Raised in rural West Virginia, Lonnie Thompson studied physics at Marshall University, where he met Ellen Mosley, the only female student in the department at the time. A course in geology and an invitation by a professor to help do some field work swayed him over to earth science, and he graduated with a geology degree. After moving on to graduate school at Ohio State, he discovered paleoclimatology when he helped to analyze deep-ice samples from Antarctica and Greenland. He was fascinated by the stories preserved inside the polar ice, but soon began to realize that some pieces were missing. What about glaciers at lower latitudes, such as the Quelccaya ice cap in Peru? What secrets of the past did tropical ice hold that might be missed at the poles?
In 1974, Lonnie participated in the first expedition to the Quelccaya ice cap, and in 1983 became the first scientist to obtain ice core samples there. Because of the thin air and high altitude of the Andes, the feat demanded both technological and logistical innovations not required at polar sites, including the development of a solar-powered ice drill. The effort was worth it: Thompson's Quelccaya ice cores revealed new data on climate variability associated with El Niños, dry periods, and monsoon cycles in the tropics. He built on this work with further expeditions and sample collections from the Himalayas, Mount Kilimanjaro, and South America, as well as Antarctica and Greenland.

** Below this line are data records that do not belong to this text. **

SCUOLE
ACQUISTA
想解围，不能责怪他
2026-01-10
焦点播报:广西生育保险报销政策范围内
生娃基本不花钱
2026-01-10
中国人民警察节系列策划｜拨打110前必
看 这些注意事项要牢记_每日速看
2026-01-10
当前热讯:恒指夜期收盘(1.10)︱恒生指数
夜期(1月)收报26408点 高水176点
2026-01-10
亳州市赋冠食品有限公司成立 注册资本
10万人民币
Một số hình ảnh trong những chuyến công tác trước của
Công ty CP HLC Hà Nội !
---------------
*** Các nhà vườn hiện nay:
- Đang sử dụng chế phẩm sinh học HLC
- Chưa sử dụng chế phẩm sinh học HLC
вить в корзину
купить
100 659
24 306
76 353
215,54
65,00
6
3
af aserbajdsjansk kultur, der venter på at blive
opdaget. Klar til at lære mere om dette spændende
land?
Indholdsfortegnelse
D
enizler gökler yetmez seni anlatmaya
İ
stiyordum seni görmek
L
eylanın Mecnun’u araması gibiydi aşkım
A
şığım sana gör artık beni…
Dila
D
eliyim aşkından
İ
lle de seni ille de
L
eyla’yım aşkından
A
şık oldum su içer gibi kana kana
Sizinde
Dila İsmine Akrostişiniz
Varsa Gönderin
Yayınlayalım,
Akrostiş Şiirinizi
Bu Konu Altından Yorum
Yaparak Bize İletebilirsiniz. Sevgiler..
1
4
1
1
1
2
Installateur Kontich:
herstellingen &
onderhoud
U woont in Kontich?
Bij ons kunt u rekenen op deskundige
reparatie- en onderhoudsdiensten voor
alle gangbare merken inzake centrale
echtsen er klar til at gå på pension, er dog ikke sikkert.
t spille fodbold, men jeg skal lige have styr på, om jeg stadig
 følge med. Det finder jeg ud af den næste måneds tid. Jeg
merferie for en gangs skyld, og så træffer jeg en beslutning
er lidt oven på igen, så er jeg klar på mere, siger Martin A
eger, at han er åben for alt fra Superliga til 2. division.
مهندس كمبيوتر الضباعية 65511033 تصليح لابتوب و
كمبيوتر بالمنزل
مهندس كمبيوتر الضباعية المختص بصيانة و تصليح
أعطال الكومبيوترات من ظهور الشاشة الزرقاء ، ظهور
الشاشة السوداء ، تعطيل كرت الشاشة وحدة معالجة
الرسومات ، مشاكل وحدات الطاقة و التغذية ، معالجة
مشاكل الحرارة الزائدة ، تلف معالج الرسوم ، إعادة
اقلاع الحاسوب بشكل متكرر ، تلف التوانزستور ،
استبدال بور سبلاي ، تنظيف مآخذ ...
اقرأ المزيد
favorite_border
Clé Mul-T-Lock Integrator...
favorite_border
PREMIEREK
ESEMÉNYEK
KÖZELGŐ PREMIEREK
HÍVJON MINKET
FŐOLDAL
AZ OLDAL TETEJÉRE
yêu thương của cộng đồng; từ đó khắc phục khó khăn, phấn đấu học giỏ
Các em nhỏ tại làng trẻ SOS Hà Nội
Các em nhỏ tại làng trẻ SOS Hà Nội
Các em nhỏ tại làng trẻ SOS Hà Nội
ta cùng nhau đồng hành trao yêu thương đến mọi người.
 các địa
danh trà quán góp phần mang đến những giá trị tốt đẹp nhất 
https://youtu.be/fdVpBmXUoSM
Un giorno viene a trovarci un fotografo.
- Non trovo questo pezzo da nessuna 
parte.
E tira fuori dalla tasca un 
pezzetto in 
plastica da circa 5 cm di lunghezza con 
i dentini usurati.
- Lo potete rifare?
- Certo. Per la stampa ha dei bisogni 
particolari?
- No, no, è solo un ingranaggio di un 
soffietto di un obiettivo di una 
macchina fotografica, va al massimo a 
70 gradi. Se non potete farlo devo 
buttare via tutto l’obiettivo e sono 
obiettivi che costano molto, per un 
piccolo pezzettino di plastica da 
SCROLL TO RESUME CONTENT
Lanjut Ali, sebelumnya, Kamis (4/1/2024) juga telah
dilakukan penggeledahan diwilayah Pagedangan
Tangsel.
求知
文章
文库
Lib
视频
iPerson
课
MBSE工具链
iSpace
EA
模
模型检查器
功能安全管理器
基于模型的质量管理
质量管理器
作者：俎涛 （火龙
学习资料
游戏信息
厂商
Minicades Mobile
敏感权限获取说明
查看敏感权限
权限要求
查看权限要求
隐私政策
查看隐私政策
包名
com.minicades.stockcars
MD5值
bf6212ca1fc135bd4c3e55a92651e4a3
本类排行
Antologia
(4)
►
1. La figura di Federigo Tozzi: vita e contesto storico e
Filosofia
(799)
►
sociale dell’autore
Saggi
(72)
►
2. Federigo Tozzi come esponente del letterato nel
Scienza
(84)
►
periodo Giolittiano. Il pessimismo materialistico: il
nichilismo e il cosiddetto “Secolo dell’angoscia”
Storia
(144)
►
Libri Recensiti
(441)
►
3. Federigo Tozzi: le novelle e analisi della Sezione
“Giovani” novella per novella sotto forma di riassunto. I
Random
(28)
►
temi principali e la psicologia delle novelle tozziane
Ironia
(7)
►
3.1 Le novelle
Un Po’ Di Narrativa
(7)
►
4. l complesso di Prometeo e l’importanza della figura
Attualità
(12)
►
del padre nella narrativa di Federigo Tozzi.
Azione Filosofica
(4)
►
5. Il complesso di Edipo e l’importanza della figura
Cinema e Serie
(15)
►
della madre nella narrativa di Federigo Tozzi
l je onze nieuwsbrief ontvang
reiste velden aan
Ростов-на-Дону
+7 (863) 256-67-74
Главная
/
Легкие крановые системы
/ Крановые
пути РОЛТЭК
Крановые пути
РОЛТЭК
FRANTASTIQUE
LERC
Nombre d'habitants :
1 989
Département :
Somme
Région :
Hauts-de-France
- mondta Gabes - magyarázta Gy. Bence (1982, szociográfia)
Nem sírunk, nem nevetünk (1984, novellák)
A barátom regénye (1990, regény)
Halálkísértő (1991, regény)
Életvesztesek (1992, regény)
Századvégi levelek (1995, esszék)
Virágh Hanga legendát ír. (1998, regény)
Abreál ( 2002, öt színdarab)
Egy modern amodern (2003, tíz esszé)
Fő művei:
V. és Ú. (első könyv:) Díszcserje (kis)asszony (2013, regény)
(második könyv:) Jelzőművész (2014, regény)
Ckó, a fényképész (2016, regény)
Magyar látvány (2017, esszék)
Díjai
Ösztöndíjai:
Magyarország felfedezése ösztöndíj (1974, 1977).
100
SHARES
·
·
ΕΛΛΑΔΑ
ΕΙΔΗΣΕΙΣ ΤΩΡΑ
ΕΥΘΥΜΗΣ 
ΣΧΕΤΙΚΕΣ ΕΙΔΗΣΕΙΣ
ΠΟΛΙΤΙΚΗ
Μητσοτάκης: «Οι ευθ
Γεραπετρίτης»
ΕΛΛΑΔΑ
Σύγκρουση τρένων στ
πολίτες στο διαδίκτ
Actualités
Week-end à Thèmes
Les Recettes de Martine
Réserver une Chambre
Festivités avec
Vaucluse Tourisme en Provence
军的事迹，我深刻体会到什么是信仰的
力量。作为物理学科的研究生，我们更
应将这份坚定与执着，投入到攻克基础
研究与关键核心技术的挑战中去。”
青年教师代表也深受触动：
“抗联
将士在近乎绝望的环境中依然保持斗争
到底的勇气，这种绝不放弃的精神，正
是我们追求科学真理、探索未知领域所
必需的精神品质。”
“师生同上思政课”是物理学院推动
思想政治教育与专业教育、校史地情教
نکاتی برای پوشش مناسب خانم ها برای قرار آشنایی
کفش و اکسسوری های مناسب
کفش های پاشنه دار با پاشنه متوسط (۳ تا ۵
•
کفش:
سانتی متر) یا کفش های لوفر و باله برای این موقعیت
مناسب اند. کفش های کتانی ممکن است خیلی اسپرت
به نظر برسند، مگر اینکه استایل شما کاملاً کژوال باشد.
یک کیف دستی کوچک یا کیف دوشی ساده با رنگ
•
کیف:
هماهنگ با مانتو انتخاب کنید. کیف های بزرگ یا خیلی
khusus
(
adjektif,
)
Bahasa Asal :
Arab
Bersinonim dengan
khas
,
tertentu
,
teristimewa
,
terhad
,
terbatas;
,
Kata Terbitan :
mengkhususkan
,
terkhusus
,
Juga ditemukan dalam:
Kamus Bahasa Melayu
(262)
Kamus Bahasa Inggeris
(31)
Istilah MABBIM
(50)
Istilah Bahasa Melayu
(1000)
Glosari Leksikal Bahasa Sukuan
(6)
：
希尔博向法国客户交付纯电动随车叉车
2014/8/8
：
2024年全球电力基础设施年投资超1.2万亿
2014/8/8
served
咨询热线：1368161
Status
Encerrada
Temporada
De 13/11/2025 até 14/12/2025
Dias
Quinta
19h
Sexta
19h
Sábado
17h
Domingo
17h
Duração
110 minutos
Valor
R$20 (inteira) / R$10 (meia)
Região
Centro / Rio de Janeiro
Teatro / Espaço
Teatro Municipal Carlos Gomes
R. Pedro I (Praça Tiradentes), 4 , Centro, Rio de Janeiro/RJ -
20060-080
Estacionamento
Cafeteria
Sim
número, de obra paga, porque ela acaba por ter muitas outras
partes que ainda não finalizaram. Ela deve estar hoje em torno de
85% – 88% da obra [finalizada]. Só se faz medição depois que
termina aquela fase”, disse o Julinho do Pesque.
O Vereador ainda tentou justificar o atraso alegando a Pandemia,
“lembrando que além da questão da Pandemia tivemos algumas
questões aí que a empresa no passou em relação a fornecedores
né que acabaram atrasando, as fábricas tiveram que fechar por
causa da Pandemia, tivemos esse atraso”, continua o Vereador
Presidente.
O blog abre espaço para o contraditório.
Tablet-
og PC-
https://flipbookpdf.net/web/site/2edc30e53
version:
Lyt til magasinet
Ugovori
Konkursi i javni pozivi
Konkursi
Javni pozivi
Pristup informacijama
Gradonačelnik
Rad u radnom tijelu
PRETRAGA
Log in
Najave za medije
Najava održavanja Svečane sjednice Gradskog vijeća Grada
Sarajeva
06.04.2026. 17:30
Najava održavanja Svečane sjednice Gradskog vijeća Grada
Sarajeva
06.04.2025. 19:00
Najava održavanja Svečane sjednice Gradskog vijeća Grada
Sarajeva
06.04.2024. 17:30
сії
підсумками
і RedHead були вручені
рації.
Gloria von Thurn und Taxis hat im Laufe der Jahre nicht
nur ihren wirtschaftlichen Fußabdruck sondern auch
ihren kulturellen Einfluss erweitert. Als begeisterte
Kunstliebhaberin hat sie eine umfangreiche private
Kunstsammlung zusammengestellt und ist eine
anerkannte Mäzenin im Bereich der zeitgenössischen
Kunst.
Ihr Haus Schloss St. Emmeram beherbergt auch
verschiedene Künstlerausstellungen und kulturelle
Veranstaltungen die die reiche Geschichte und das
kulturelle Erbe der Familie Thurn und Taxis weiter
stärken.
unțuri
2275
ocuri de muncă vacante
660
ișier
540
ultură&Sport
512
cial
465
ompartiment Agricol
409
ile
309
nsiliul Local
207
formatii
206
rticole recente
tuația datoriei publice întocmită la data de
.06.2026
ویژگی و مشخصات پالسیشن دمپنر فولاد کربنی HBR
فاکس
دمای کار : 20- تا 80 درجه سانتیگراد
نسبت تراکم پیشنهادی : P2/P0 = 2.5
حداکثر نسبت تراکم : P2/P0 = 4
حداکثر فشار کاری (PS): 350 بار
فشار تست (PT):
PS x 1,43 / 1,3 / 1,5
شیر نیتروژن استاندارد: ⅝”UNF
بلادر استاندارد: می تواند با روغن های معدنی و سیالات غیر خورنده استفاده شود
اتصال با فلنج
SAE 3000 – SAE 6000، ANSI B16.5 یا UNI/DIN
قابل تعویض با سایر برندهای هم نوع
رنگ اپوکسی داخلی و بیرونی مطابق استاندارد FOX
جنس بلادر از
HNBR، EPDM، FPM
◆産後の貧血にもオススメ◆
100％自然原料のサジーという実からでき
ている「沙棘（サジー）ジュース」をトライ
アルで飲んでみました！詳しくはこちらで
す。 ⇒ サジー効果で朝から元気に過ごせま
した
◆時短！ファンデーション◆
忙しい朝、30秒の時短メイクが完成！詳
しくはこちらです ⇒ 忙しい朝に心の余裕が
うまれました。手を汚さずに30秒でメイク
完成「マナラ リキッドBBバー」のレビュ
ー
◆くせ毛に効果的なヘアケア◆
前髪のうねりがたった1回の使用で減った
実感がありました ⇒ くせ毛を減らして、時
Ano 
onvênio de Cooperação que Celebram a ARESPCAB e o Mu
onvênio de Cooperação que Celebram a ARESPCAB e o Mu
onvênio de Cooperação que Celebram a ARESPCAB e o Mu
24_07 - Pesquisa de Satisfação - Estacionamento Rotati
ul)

Meanwhile, while Lonnie was working at lower latitudes, Ellen was looking toward the poles. Changing from the study of physics, she obtained an M.A. and Ph.D. in geography at Ohio State University, with an emphasis on climatology and atmospheric science. Her Ph.D. work involved the analysis of an Antarctic ice core, and she soon found herself leading her own expeditions to both poles. Starting in the 1990s, she collected and studied ice cores from over 60 locations of the Greenland ice sheet, providing the most detailed picture of its climatic history, and is also known for seminal work regarding the impact of volcanic variability on climate. As director of the Byrd Polar Research Center at Ohio State University, she has been a tireless champion for polar and climatological research projects. Ellen has published scores of research papers on the findings of her ice core investigations, and has also co-authored most of Lonnie's research papers and collaborated with him closely on the chemical and isotopic analysis of his own ice core samples.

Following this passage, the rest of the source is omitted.